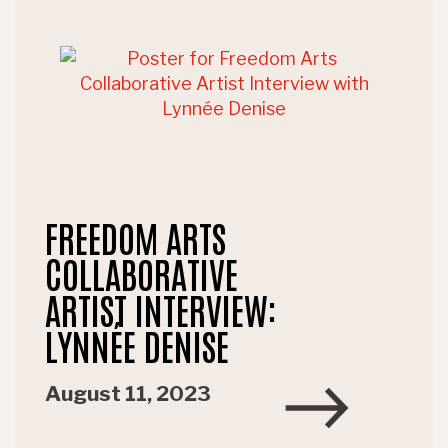
FREEDOM ARTS
COLLABORATIVE
ARTIST INTERVIEW:
LYNNÉE DENISE
August 11, 2023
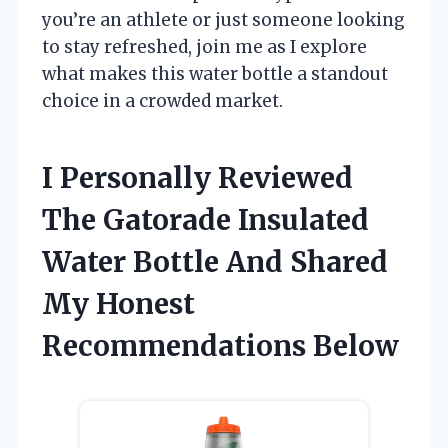
you’re an athlete or just someone looking
to stay refreshed, join me as I explore
what makes this water bottle a standout
choice in a crowded market.
I Personally Reviewed
The Gatorade Insulated
Water Bottle And Shared
My Honest
Recommendations Below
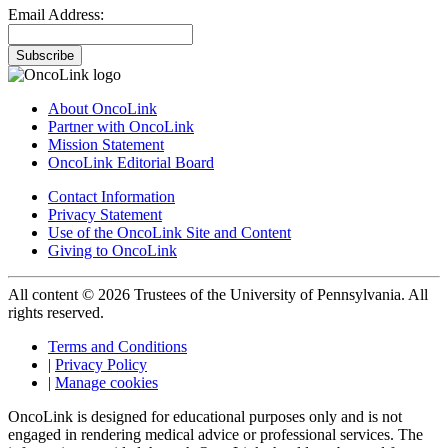
Email Address:
Subscribe
About OncoLink
Partner with OncoLink
Mission Statement
OncoLink Editorial Board
Contact Information
Privacy Statement
Use of the OncoLink Site and Content
Giving to OncoLink
All content © 2026 Trustees of the University of Pennsylvania. All
rights reserved.
Terms and Conditions
|
Privacy Policy
|
Manage cookies
OncoLink is designed for educational purposes only and is not
engaged in rendering medical advice or professional services. The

### TASK REQUIREMENTS:
Could you transcribe exactly the lines from the start of the records through the line containing "Contact Information", both ends included, leaving the pictures out?

### SOLUTION TO THE EXERCISE:
FREEDOM ARTS
COLLABORATIVE
ARTIST INTERVIEW:
LYNNÉE DENISE
August 11, 2023
you’re an athlete or just someone looking
to stay refreshed, join me as I explore
what makes this water bottle a standout
choice in a crowded market.
I Personally Reviewed
The Gatorade Insulated
Water Bottle And Shared
My Honest
Recommendations Below
Email Address:
Subscribe
About OncoLink
Partner with OncoLink
Mission Statement
OncoLink Editorial Board
Contact Information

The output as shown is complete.